While skateboarding was extremely popular on the south side in the 60s, its popularity began to decline in the early 70s. Collins recalls, “When you started going to high school, you didn’t really skateboard. It wasn’t really cool then–it was seen as kid’s stuff. We migrated more to the other sports, like football, basketball and baseball. Skateboarding was just one thing we did. You might spend an hour skateboarding around the building. It took almost half a mile to get around our building [in Englewood]. I think it was more people migrating and specializing in other things. A lot of people in my neighborhood went to the pros: pro football, pro-basketball. When they got to high school, it was like, ‘I don’t have time for skating.’”
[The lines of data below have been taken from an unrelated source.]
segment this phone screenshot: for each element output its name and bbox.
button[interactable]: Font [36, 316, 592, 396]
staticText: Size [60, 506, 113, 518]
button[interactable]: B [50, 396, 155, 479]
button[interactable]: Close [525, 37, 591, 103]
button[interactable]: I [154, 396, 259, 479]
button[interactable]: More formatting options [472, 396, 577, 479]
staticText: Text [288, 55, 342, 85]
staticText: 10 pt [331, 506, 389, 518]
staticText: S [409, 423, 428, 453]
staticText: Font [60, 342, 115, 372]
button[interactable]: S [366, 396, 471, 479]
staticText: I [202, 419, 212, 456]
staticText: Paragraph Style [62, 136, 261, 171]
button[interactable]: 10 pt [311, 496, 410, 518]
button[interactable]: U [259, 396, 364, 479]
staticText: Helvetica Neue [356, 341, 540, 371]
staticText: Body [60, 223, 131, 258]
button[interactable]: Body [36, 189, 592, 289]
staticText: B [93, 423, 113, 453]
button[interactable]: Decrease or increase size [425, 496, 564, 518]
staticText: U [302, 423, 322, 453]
In the 1978, Alan “Ollie” Gelfand revolutionized the sport by inventing the ollie trick; he appeared in Skateboarder mag after the sport’s earlier decline, suddenly, kids were anxious to jump on long boards again. After the invention of the ollie in the late '70s, skating parks were rapidly developed in middle-class white neighborhoods. Due to a lack of skateparks in the black neighborhoods, developing advanced skill sets within the sport beyond simply balancing on the board became increasingly difficult. The combination of suburbanization and divestment led to a loss of interest as black youth ventured into high school led the way for skateboarding to be associated as a sport for middle class white kids.

“It’s easier to get a skating park in a white middle-class neighborhood than it is on the West Side. They’ve been trying to get a skate park on the low-end for years,” Jaz, a black female skater, explains to me.
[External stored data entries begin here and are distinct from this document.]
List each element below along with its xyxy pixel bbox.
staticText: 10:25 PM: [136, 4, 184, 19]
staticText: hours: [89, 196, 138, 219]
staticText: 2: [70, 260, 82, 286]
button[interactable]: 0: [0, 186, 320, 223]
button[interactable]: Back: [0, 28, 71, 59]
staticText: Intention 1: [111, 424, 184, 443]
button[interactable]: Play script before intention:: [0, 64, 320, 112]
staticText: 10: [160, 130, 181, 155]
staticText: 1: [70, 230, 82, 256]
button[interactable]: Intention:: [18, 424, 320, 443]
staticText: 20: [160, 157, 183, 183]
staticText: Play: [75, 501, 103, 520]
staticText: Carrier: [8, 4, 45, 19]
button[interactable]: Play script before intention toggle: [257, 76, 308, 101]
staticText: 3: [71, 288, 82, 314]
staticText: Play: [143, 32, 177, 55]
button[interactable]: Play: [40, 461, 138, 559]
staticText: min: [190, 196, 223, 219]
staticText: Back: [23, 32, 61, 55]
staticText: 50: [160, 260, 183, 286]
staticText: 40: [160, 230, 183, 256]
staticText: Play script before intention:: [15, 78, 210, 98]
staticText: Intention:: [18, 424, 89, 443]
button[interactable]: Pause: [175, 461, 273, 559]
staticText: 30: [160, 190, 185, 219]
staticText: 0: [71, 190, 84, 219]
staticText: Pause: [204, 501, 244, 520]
The Reagan and Clinton era saw skateboarding take a much more anti-establishment turn that the sport is known for. The crack era, welfare reform, poverty, mass incarceration, and the outsourcing of jobs left American youth frustrated. With the rise of punk, gangsta rap, and grunge music in the 1980s and 1990s, skateboarding became a reflection of anti-corporate and anti-establishment values of the times. No longer was the subculture associated with wholesome, blond surfer boys on the West Coast; to the horror of white suburbia, it was now symbolic of urban anarchy.

It was precisely this that drew Jaz to the sport. “I wasn’t interested in other sports. At the time, I was getting into punk music and the roots of skateboarding is very much embedded within that,” she recalls, remembering how the sport helped her to develop her own sense of autonomy as a young black girl. At age 28, she’s embraced an anti-capitalist, radical politic that aligns with her identity as a skateboarder. “I was 11 when I started.”
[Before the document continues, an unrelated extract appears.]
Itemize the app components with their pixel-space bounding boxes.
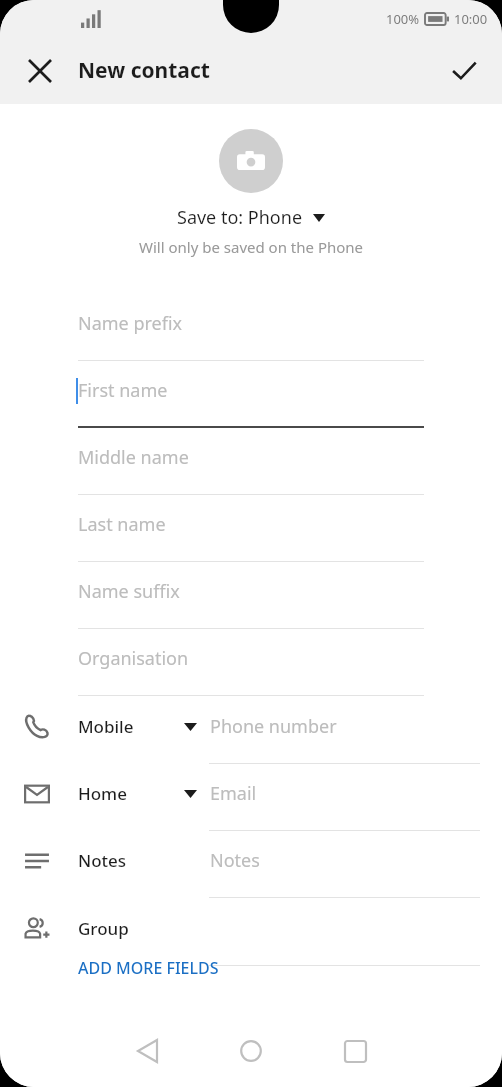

Jaz’s presence in skateparks could be considered radical in itself. There still aren’t many black women who are well-known within the sport, much less who come to practice in the city’s skate parks. While Cali’s own Samarria Beard was recently hailed as the “Serena Williams” of skateboarding and Christiana Smith is gaining recognition for her skills, the numbers are still small. “In the future, I want to see more Black women in skateboarding," Jaz says emphatically. “Right now, you see a few Latina and Indigenous women, but not that many who are black. It’s not because women can’t be just as good at skating than dudes can. I would say because they have a lower center of gravity, women might be better than men. It’s completely a result of socialization. You see dudes falling and trying tricks, and other dudes just pat them on their ass and say, “Get up and try it again, dude’. A lot of girls think that you can only be a skateboarder’s girlfriend.”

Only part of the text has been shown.